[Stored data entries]

◇ ◇ ◇

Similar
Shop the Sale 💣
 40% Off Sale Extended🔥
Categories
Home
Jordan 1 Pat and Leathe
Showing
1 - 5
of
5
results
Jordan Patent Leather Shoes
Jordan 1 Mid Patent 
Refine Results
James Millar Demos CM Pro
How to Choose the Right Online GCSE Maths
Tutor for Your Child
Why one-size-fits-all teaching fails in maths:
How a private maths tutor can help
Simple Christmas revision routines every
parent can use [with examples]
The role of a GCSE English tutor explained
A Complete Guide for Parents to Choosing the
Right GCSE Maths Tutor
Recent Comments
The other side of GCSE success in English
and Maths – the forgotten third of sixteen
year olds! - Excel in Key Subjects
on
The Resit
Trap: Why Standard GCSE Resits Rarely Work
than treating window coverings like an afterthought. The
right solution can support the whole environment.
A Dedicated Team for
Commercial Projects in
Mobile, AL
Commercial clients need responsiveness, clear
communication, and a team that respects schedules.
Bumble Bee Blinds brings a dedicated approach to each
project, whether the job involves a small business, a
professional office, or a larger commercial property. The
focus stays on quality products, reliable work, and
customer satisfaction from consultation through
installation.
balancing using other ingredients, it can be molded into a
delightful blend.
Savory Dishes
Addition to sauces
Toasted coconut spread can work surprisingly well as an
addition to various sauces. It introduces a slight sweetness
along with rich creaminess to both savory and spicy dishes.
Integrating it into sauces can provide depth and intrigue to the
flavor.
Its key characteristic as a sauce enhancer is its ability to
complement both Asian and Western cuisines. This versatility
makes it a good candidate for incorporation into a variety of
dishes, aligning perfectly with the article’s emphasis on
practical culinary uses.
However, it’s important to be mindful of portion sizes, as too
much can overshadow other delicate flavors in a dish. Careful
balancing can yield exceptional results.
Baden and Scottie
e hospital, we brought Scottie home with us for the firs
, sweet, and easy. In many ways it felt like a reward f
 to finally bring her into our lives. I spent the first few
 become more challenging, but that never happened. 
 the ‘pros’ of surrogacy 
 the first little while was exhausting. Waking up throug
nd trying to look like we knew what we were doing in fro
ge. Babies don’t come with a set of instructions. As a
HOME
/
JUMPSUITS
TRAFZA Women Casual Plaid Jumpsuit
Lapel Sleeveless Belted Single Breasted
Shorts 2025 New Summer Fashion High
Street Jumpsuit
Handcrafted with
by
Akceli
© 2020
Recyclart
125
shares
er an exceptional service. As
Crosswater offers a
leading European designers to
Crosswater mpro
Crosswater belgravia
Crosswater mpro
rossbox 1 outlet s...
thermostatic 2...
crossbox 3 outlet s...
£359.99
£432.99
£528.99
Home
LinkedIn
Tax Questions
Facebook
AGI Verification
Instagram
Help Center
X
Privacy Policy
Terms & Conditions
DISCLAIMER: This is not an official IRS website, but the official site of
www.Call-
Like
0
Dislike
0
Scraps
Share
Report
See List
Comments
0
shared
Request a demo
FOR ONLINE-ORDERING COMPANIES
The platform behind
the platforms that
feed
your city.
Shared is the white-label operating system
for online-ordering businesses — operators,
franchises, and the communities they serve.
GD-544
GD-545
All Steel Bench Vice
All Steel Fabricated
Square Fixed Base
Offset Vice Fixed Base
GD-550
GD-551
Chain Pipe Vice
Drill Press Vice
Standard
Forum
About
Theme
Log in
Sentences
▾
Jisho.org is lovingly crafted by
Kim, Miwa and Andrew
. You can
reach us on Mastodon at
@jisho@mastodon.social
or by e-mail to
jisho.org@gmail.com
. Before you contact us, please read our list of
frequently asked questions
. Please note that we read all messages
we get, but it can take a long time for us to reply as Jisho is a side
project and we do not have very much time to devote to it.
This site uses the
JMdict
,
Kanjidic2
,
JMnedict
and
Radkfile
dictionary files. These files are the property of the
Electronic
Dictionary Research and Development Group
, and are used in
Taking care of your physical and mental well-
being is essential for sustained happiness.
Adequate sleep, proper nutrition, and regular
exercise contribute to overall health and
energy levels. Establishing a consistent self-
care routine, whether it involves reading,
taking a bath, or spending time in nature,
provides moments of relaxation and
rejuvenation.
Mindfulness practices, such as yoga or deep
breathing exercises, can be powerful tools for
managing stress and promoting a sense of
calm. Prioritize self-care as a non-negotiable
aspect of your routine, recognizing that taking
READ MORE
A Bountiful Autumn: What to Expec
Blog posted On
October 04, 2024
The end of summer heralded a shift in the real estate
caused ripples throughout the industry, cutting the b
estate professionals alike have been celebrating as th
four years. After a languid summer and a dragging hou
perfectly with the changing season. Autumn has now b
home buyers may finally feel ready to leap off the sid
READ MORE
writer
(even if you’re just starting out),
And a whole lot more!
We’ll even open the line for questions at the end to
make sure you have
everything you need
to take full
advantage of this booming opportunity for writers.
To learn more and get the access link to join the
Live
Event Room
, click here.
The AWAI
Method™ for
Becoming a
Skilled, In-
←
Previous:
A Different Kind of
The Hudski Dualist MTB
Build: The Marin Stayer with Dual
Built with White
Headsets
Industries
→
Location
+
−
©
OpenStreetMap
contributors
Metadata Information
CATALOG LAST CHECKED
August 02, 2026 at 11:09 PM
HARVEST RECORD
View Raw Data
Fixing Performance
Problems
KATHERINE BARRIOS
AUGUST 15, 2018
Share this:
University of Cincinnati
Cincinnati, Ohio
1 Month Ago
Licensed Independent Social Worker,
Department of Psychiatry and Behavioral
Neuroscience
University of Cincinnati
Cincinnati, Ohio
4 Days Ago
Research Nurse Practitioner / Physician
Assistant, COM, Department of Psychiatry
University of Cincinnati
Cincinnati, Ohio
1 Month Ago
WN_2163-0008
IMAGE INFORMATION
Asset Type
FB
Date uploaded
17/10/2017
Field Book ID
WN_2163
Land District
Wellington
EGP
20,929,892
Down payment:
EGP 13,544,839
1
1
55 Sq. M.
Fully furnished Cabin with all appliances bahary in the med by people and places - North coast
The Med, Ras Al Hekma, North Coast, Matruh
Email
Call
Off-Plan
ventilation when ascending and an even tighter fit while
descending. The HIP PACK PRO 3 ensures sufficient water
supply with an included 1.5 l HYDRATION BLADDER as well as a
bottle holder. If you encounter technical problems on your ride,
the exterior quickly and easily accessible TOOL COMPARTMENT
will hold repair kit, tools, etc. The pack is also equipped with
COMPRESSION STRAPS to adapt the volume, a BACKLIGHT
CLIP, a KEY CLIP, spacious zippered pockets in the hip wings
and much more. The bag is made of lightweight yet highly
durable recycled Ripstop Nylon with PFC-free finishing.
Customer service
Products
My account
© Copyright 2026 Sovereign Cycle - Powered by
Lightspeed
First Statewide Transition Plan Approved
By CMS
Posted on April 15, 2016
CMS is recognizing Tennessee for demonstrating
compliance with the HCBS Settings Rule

◇ ◇ ◇

▶ _DESCRIPTION OF THE TASK_
Look back at the data above. Transcribe exactly the lines starting at the line that contains "The platform behind" and ending at the line that contains "perfectly with the changing".

▶ _SOLUTION FOR THIS PROBLEM_
The platform behind
the platforms that
feed
your city.
Shared is the white-label operating system
for online-ordering businesses — operators,
franchises, and the communities they serve.
GD-544
GD-545
All Steel Bench Vice
All Steel Fabricated
Square Fixed Base
Offset Vice Fixed Base
GD-550
GD-551
Chain Pipe Vice
Drill Press Vice
Standard
Forum
About
Theme
Log in
Sentences
▾
Jisho.org is lovingly crafted by
Kim, Miwa and Andrew
. You can
reach us on Mastodon at
@jisho@mastodon.social
or by e-mail to
jisho.org@gmail.com
. Before you contact us, please read our list of
frequently asked questions
. Please note that we read all messages
we get, but it can take a long time for us to reply as Jisho is a side
project and we do not have very much time to devote to it.
This site uses the
JMdict
,
Kanjidic2
,
JMnedict
and
Radkfile
dictionary files. These files are the property of the
Electronic
Dictionary Research and Development Group
, and are used in
Taking care of your physical and mental well-
being is essential for sustained happiness.
Adequate sleep, proper nutrition, and regular
exercise contribute to overall health and
energy levels. Establishing a consistent self-
care routine, whether it involves reading,
taking a bath, or spending time in nature,
provides moments of relaxation and
rejuvenation.
Mindfulness practices, such as yoga or deep
breathing exercises, can be powerful tools for
managing stress and promoting a sense of
calm. Prioritize self-care as a non-negotiable
aspect of your routine, recognizing that taking
READ MORE
A Bountiful Autumn: What to Expec
Blog posted On
October 04, 2024
The end of summer heralded a shift in the real estate
caused ripples throughout the industry, cutting the b
estate professionals alike have been celebrating as th
four years. After a languid summer and a dragging hou
perfectly with the changing season. Autumn has now b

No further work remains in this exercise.